At the start, only the main thread is active. Once the logic program is read in, it is subject to several preprocessing stages, all conducted by the main thread. At first, the program is (by default) simplified while identifying equivalences among its constituents [Gebser et al. (2008)]. The simplified program is then transformed into a compact representation in terms of Boolean constraints (whose core is generated from the completion [Clark (1978)] of the simplified program). After that, the constraints are (optionally) subject to further, mostly SAT-based preprocessing [Eén and Biere (2005), Järvisalo et al. (2010)]. Such techniques are more involved in our ASP setting because variables relevant to unfounded-set checking, optimization, or part of complex (i.e. cardinality and weight) constraints cannot be simply eliminated. Note that both preprocessing steps identify redundant variables that can be expressed in terms of the relevant ones included in the resulting set of constraints.
The outcomes of the preprocessing phase are stored in a SharedContext object that is initialized by the main thread and shared among all participating threads. Among others, this object contains
the set of relevant Boolean variables together with type information
(e.g. atom, body, aggregate, etc.),
a symbol table, mapping (named) atoms from the program to internal variables,
the positive atom-body dependency graph, restricted to its strongly connected components,
the set of Boolean constraints, among them nogoods, cardinality and weight constraints, minimize constraints, and
an implication graph capturing inferences from binary and ternary nogoods.333ASP problems usually yield a large majority of binary nogoods due to program completion [Clark (1978)]. Also note that unary nogoods capture initial problem simplifications that need not be rechecked during search.
The richness of this information is typical for ASP, and it is much sparser in a SAT setting.
After its initialization in association with a “master solver,” further (solver) threads are (concurrently) attached to the SharedContext, where its constraints are “cloned.” Notably, each constraint is aware of how to clone itself efficiently (cf. Section 5 on implementation details). Moreover, the Enumerator and NogoodDistributor objects are used globally in order to coordinate various model enumeration modes and nogood exchange among solver instances. We detail their functioning in Section 4.

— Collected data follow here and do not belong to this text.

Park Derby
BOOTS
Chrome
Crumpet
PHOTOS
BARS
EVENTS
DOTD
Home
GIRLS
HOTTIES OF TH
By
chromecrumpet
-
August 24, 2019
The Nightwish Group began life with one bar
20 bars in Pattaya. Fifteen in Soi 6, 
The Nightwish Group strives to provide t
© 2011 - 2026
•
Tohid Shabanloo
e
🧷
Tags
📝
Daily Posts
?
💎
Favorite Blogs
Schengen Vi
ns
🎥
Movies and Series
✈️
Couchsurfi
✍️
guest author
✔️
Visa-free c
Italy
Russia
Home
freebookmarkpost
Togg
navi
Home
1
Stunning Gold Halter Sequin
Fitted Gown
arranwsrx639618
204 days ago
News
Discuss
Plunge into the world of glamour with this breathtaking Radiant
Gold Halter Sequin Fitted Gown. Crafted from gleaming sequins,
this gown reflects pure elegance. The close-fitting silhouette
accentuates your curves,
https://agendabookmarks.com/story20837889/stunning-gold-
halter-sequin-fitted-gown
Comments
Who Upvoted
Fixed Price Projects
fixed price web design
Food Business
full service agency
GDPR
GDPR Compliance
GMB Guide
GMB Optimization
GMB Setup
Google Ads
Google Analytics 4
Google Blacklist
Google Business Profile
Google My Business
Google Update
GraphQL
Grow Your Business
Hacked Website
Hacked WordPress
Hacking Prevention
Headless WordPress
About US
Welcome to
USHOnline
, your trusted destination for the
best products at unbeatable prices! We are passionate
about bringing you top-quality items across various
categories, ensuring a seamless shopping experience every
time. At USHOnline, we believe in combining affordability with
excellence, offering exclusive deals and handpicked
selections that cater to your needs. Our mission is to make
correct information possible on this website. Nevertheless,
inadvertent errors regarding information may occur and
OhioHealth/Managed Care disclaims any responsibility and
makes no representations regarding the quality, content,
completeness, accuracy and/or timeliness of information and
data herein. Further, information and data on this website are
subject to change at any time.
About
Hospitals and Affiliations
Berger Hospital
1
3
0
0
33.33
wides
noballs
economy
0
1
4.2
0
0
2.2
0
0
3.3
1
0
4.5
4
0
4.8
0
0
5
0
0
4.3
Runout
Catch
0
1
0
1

Each thread contains one Solver object, implementing the algorithm in Figure 1. Each Solver stores
local data, including assignment, watch lists, constraint database, etc.,
local strategies, regarding heuristics, restarts, constraint deletion, etc.,
and it uses the NogoodDistributor to share recorded nogoods. A solver assigns variables either by (deterministic) propagation or (non-deterministic) decisions. Motivated by the nature of ASP problems,33footnotemark: 3 each solver propagates first binary and ternary nogoods (shared through the aforementioned implication graph), then longer nogoods and other constraints, before it finally applies any available post propagators.
Post propagators constitute another important new feature of clasp 2, providing an abstraction easing clasp’s extensibility with more elaborate propagation mechanisms. For this, each solver maintains a list of post propagators that are consecutively processed after unit propagation. For instance, failed-literal detection and unfounded-set checking are implemented in clasp 2 as post propagators. Similarly, they are used in the new version of clasp’s extension with constraint processing, clingcon [Gebser et al. (2009)], to realize theory propagation. Post propagators are assigned different priorities and are called in priority order. Typically, we distinguish three priority classes:
single post propagators are deterministic and only extend the current decision level.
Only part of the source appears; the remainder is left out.